Шалости. Последнее причастие. Прерванное веселье
– Милейший человек, – сказал Ганс Касторп, когда они, обменявшись поклонами с портье, который сидел за своей конторкой и разбирал письма, вышли через главный подъезд санатория. Подъезд находился на юго-восточной стороне белого оштукатуренного здания, средняя часть дома была на этаж выше, чем флигеля, и ее венчала небольшая башенка с часами, крытая выкрашенным под шифер листовым железом. Выйдя с этой стороны, они сразу же, минуя сад, очутились за пределами санаторской территории и увидели прямо перед собою горные луга на склонах, растущие вокруг одинокие мощные пихты и скрюченные карликовые сосны.

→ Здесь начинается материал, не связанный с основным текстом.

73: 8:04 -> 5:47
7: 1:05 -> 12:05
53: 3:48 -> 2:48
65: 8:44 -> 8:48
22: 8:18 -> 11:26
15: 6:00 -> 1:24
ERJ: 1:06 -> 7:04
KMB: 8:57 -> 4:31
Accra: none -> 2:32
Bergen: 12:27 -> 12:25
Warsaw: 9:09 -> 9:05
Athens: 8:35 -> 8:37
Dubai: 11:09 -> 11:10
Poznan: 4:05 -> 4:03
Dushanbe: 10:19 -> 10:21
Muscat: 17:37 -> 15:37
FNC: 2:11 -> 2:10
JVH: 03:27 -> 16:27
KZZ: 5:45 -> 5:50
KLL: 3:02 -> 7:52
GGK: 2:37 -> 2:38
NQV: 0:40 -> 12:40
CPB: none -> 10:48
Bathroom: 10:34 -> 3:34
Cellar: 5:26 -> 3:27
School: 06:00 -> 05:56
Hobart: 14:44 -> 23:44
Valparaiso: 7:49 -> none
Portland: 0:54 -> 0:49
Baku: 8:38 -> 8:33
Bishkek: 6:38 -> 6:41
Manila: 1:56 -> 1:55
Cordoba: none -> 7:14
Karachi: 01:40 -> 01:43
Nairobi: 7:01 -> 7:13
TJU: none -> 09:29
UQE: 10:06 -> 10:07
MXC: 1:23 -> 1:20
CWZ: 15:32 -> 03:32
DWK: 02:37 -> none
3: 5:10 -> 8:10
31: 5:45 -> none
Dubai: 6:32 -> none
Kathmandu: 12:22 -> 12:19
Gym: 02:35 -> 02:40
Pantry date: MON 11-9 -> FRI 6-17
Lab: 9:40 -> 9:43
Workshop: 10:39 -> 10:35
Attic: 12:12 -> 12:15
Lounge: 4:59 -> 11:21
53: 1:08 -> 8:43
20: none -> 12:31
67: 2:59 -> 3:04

Дорога, по которой зашагали двоюродные братья, – в сущности, никакой другой и не было, кроме шоссе, спускавшегося в долину, – дорога, слегка поднимаясь в гору, вела влево, мимо задней стены санатория, кухонь и хозяйственных построек, где у решеток подвальных лестниц стояли железные бочки для отбросов, тянулась еще некоторое время в том же направлении, затем под острым углом сворачивала вправо и, становясь все круче, взбегала на склон, поросший редким леском. Она была каменистая, красноватая и еще слегка сырая от росы, по краям местами лежали обломки скал. Оказалось, что кузены не одни решили прогуляться. Те, кто кончил завтракать позднее, поднимались за ними по пятам, и целые группы уже спускались им навстречу, упираясь в землю ногами, как это делают обычно при спуске с горы.
– Милейший человек! – повторил Ганс Касторп. – И такой остроумный, разговор с ним доставил мне истинное удовольствие. Назвать градусник «ртутной сигарой» – это же прелесть, и сразу понятно, о чем речь… Но теперь я все-таки закурю настоящую, – добавил он, приостанавливаясь, – больше не могу терпеть! Со вчерашнего полдня ничего приличного не курил… Извини, пожалуйста!.. – И он извлек из своего кожаного портсигара с серебряной монограммой экземпляр «Марии Манчини», отличный экземпляр высшего качества, плоский с одного конца, – такие он особенно любил, – и отрезал кончик специальным острым ножичком, который носил на цепочке часов; потом чиркнул зажигалкой, раскурил довольно длинную сигару с тупого конца и сделал несколько глубоких затяжек, выпуская кольца дыма.